ASSIGNMENT = The answer is to be the data that follows, transcribed exactly, minus its pictures.
EXERCISE INPUTS section start
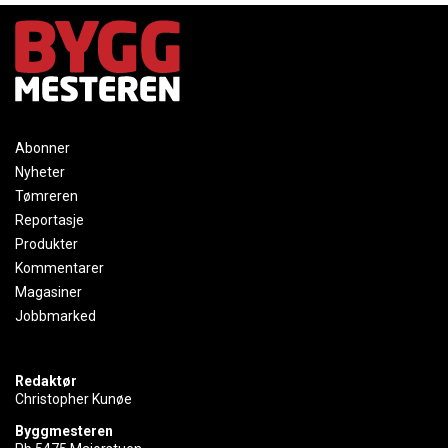
Abonner
Nyheter
Tømreren
Reportasje
Produkter
Kommentarer
Magasiner
Jobbmarked
Redaktør
Christopher Kunøe
Byggmesteren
EXERCISE INPUTS section end
RESPONSE TO THIS TASK =
Abonner
Nyheter
Tømreren
Reportasje
Produkter
Kommentarer
Magasiner
Jobbmarked
Redaktør
Christopher Kunøe
Byggmesteren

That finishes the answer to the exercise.